When the lyric was re-written, Uncle Kracker cut a new vocal track at a studio he felt was safe contagion-wise in Detroit, a place “Certainly no dirtier than walking into a Wal-Mart. Then I just emailed the vocals down to Josh in Alabama, which is the great thing about tracking nowadays, I don’t really have to go to Nashville, I can do things right from home in real time.” His daughters then shot the song’s YouTube video at his home on an iPhone.  

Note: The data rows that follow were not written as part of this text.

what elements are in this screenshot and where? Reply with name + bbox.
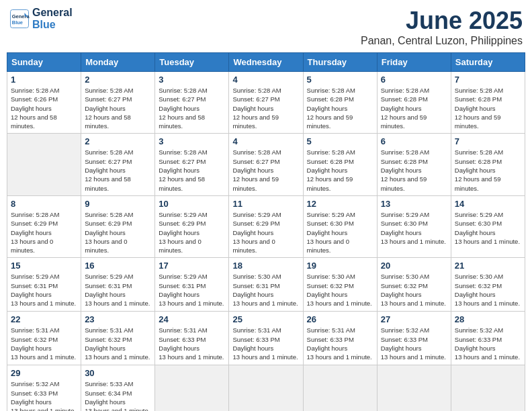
header-sunday: Sunday xyxy=(7,53,81,72)
calendar-table: Sunday Monday Tuesday Wednesday Thursday… xyxy=(7,52,525,411)
calendar-cell: 2 Sunrise: 5:28 AM Sunset: 6:27 PM Dayli… xyxy=(81,134,155,195)
day-info: Sunrise: 5:30 AM Sunset: 6:32 PM Dayligh… xyxy=(307,272,373,308)
day-info: Sunrise: 5:32 AM Sunset: 6:33 PM Dayligh… xyxy=(11,379,77,411)
day-info: Sunrise: 5:28 AM Sunset: 6:27 PM Dayligh… xyxy=(232,148,299,192)
day-number: 7 xyxy=(455,75,521,85)
calendar-cell: 29 Sunrise: 5:32 AM Sunset: 6:33 PM Dayl… xyxy=(7,365,81,411)
day-info: Sunrise: 5:28 AM Sunset: 6:28 PM Dayligh… xyxy=(455,148,521,192)
calendar-cell xyxy=(7,134,81,195)
weekday-header-row: Sunday Monday Tuesday Wednesday Thursday… xyxy=(7,53,525,72)
header-monday: Monday xyxy=(81,53,155,72)
day-info: Sunrise: 5:28 AM Sunset: 6:27 PM Dayligh… xyxy=(85,86,151,130)
day-number: 8 xyxy=(11,199,77,209)
day-number: 17 xyxy=(159,261,225,271)
header: General Blue General Blue June 2025 Pana… xyxy=(7,7,525,47)
calendar-cell: 5 Sunrise: 5:28 AM Sunset: 6:28 PM Dayli… xyxy=(303,72,377,134)
day-info: Sunrise: 5:29 AM Sunset: 6:31 PM Dayligh… xyxy=(159,272,225,308)
week-row-5: 22 Sunrise: 5:31 AM Sunset: 6:32 PM Dayl… xyxy=(7,312,525,365)
calendar-cell: 21 Sunrise: 5:30 AM Sunset: 6:32 PM Dayl… xyxy=(451,258,525,312)
day-number: 11 xyxy=(232,199,299,209)
day-info: Sunrise: 5:33 AM Sunset: 6:34 PM Dayligh… xyxy=(85,379,151,411)
day-info: Sunrise: 5:28 AM Sunset: 6:27 PM Dayligh… xyxy=(159,148,225,192)
calendar-cell: 14 Sunrise: 5:29 AM Sunset: 6:30 PM Dayl… xyxy=(451,195,525,257)
day-number: 20 xyxy=(381,261,447,271)
day-info: Sunrise: 5:31 AM Sunset: 6:33 PM Dayligh… xyxy=(307,326,373,361)
calendar-cell: 23 Sunrise: 5:31 AM Sunset: 6:32 PM Dayl… xyxy=(81,312,155,365)
day-info: Sunrise: 5:29 AM Sunset: 6:31 PM Dayligh… xyxy=(11,272,77,308)
day-number: 25 xyxy=(232,314,299,324)
day-number: 4 xyxy=(232,136,299,146)
calendar-cell xyxy=(155,365,229,411)
day-number: 23 xyxy=(85,314,151,324)
day-info: Sunrise: 5:28 AM Sunset: 6:28 PM Dayligh… xyxy=(381,148,447,192)
day-info: Sunrise: 5:29 AM Sunset: 6:29 PM Dayligh… xyxy=(232,210,299,255)
calendar-cell: 2 Sunrise: 5:28 AM Sunset: 6:27 PM Dayli… xyxy=(81,72,155,134)
calendar-cell: 16 Sunrise: 5:29 AM Sunset: 6:31 PM Dayl… xyxy=(81,258,155,312)
day-info: Sunrise: 5:28 AM Sunset: 6:27 PM Dayligh… xyxy=(85,148,151,192)
header-saturday: Saturday xyxy=(451,53,525,72)
calendar-cell: 9 Sunrise: 5:28 AM Sunset: 6:29 PM Dayli… xyxy=(81,195,155,257)
calendar-cell: 3 Sunrise: 5:28 AM Sunset: 6:27 PM Dayli… xyxy=(155,134,229,195)
calendar-cell: 24 Sunrise: 5:31 AM Sunset: 6:33 PM Dayl… xyxy=(155,312,229,365)
calendar-cell: 22 Sunrise: 5:31 AM Sunset: 6:32 PM Dayl… xyxy=(7,312,81,365)
calendar-cell: 5 Sunrise: 5:28 AM Sunset: 6:28 PM Dayli… xyxy=(303,134,377,195)
calendar-cell: 12 Sunrise: 5:29 AM Sunset: 6:30 PM Dayl… xyxy=(303,195,377,257)
day-number: 13 xyxy=(381,199,447,209)
day-info: Sunrise: 5:32 AM Sunset: 6:33 PM Dayligh… xyxy=(381,326,447,361)
header-tuesday: Tuesday xyxy=(155,53,229,72)
day-info: Sunrise: 5:30 AM Sunset: 6:31 PM Dayligh… xyxy=(232,272,299,308)
day-info: Sunrise: 5:29 AM Sunset: 6:31 PM Dayligh… xyxy=(85,272,151,308)
calendar-cell: 25 Sunrise: 5:31 AM Sunset: 6:33 PM Dayl… xyxy=(229,312,303,365)
day-info: Sunrise: 5:28 AM Sunset: 6:28 PM Dayligh… xyxy=(307,86,373,130)
calendar-cell xyxy=(451,365,525,411)
logo-icon: General Blue xyxy=(9,9,30,29)
calendar-cell: 28 Sunrise: 5:32 AM Sunset: 6:33 PM Dayl… xyxy=(451,312,525,365)
logo: General Blue General Blue xyxy=(9,7,73,30)
day-number: 24 xyxy=(159,314,225,324)
calendar-cell: 7 Sunrise: 5:28 AM Sunset: 6:28 PM Dayli… xyxy=(451,72,525,134)
week-row-1: 1 Sunrise: 5:28 AM Sunset: 6:26 PM Dayli… xyxy=(7,72,525,134)
day-number: 4 xyxy=(232,75,299,85)
day-info: Sunrise: 5:28 AM Sunset: 6:28 PM Dayligh… xyxy=(307,148,373,192)
calendar-cell: 1 Sunrise: 5:28 AM Sunset: 6:26 PM Dayli… xyxy=(7,72,81,134)
day-number: 5 xyxy=(307,75,373,85)
calendar-cell: 13 Sunrise: 5:29 AM Sunset: 6:30 PM Dayl… xyxy=(377,195,451,257)
day-info: Sunrise: 5:31 AM Sunset: 6:33 PM Dayligh… xyxy=(159,326,225,361)
day-info: Sunrise: 5:29 AM Sunset: 6:30 PM Dayligh… xyxy=(455,210,521,246)
day-number: 6 xyxy=(381,136,447,146)
day-info: Sunrise: 5:32 AM Sunset: 6:33 PM Dayligh… xyxy=(455,326,521,361)
calendar-cell: 6 Sunrise: 5:28 AM Sunset: 6:28 PM Dayli… xyxy=(377,134,451,195)
day-number: 9 xyxy=(85,199,151,209)
day-number: 26 xyxy=(307,314,373,324)
week-row-4: 15 Sunrise: 5:29 AM Sunset: 6:31 PM Dayl… xyxy=(7,258,525,312)
day-number: 2 xyxy=(85,136,151,146)
day-info: Sunrise: 5:30 AM Sunset: 6:32 PM Dayligh… xyxy=(381,272,447,308)
calendar-cell: 19 Sunrise: 5:30 AM Sunset: 6:32 PM Dayl… xyxy=(303,258,377,312)
day-number: 1 xyxy=(11,75,77,85)
calendar-cell xyxy=(229,365,303,411)
calendar-cell: 15 Sunrise: 5:29 AM Sunset: 6:31 PM Dayl… xyxy=(7,258,81,312)
day-info: Sunrise: 5:28 AM Sunset: 6:29 PM Dayligh… xyxy=(11,210,77,255)
header-thursday: Thursday xyxy=(303,53,377,72)
day-number: 19 xyxy=(307,261,373,271)
day-number: 27 xyxy=(381,314,447,324)
calendar-cell: 6 Sunrise: 5:28 AM Sunset: 6:28 PM Dayli… xyxy=(377,72,451,134)
day-number: 6 xyxy=(381,75,447,85)
svg-text:Blue: Blue xyxy=(12,19,23,25)
day-number: 30 xyxy=(85,368,151,378)
day-info: Sunrise: 5:28 AM Sunset: 6:27 PM Dayligh… xyxy=(159,86,225,130)
day-info: Sunrise: 5:28 AM Sunset: 6:28 PM Dayligh… xyxy=(455,86,521,130)
day-number: 7 xyxy=(455,136,521,146)
day-number: 2 xyxy=(85,75,151,85)
day-info: Sunrise: 5:28 AM Sunset: 6:28 PM Dayligh… xyxy=(381,86,447,130)
day-number: 16 xyxy=(85,261,151,271)
calendar-cell: 8 Sunrise: 5:28 AM Sunset: 6:29 PM Dayli… xyxy=(7,195,81,257)
day-number: 3 xyxy=(159,136,225,146)
day-number: 5 xyxy=(307,136,373,146)
day-info: Sunrise: 5:28 AM Sunset: 6:29 PM Dayligh… xyxy=(85,210,151,255)
calendar-cell: 27 Sunrise: 5:32 AM Sunset: 6:33 PM Dayl… xyxy=(377,312,451,365)
week-row-3: 8 Sunrise: 5:28 AM Sunset: 6:29 PM Dayli… xyxy=(7,195,525,257)
day-number: 22 xyxy=(11,314,77,324)
title-area: June 2025 Panan, Central Luzon, Philippi… xyxy=(361,7,523,47)
location-title: Panan, Central Luzon, Philippines xyxy=(361,35,523,47)
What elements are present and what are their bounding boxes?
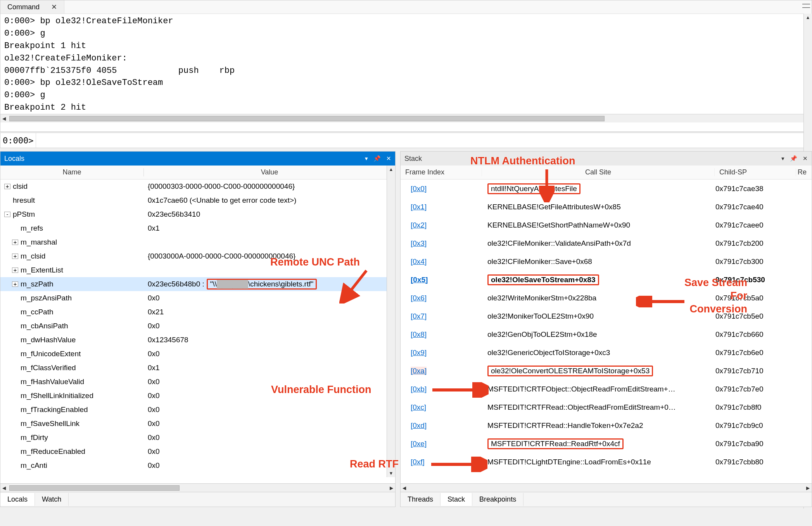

Uncle Kracker himself has seen loss during the pandemic with the death of his grandmother when the virus first hit. “She was in a nursing home and we hadn’t been able to see her for a few weeks,” he said, “and then they put her in the hospital. They called and said she wouldn’t make it through the evening if she even made it through the next hour, and they were giving her morphine before she passed away. It just sucked that we couldn’t be around her for any of it.”

Uncle Kracker said he’s a longtime friend of Ira Dean, who’s also written for artists like Gary Allan and Jake Owen, and Paradime, who has won several awards for his hip-hop work in Detroit. “I guess I’ve known Ira for about 15 years,” he said, “always a great dude, always ready to write and play and sing, just a fun individual. And Paradime, he DJs for Kid Rock now, he took my old spot.” 

The singer is promoting this new song virtually, as he doesn’t plan to be able to perform it on the road anytime soon. “I don’t think anybody’s gonna be out [on tour] much for a while,” he said.  “Everybody’s done a good job of rescheduling us and pushing dates back, but even those dates I’m seeing going away. My summer’s shot, that’s for sure. There are a couple charity things they haven’t cancelled yet, so I hope to do some of that. But so far the only thing on my schedule is for the fall, and that’s up in the air.”  

Uncle Kracker said he doesn’t want anyone to take the pandemic lightly, but was just doing what he could to inject a little humor into the situation with “No Time To Be Sober.” “I was kind of hesitant about it, but it was just such a fun song – not funny, but just done in such a fun spirit on such a shitty subject. This is just a one-off, though I may stick it on an album later.”